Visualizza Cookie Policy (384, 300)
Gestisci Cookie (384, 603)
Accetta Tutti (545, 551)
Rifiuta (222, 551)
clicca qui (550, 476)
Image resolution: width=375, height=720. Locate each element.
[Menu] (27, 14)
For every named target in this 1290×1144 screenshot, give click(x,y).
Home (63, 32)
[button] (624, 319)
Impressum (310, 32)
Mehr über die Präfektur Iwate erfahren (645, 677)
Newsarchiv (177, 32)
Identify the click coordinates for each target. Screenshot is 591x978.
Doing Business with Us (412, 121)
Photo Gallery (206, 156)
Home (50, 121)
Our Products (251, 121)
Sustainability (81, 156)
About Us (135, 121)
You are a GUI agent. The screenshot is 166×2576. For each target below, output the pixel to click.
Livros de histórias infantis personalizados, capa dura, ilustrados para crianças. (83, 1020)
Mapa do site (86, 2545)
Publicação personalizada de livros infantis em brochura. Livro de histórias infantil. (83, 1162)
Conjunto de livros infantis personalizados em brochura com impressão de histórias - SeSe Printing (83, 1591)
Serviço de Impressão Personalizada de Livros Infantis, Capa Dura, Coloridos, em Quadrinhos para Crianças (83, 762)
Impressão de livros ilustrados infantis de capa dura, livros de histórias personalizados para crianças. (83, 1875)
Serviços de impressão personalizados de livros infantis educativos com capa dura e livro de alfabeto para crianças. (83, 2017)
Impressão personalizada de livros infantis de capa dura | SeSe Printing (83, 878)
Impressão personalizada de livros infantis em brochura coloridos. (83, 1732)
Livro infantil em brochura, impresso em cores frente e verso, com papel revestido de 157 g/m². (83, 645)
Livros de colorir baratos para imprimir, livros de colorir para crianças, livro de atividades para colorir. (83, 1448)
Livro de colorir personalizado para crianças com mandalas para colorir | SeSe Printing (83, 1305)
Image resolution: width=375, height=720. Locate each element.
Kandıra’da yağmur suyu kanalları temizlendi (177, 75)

◆ ◆ ◆ ◆ ◆

EXERCISE. Out of the entries, report each line that contains the word "click".

ANSWER BOX.
For every named target in this 1290×1144 screenshot, give click(x,y).
Identify the click coordinates for each target. Screenshot is 591x978.
You are a GUI agent. The screenshot is 166×2576. For each target below, output the pixel to click.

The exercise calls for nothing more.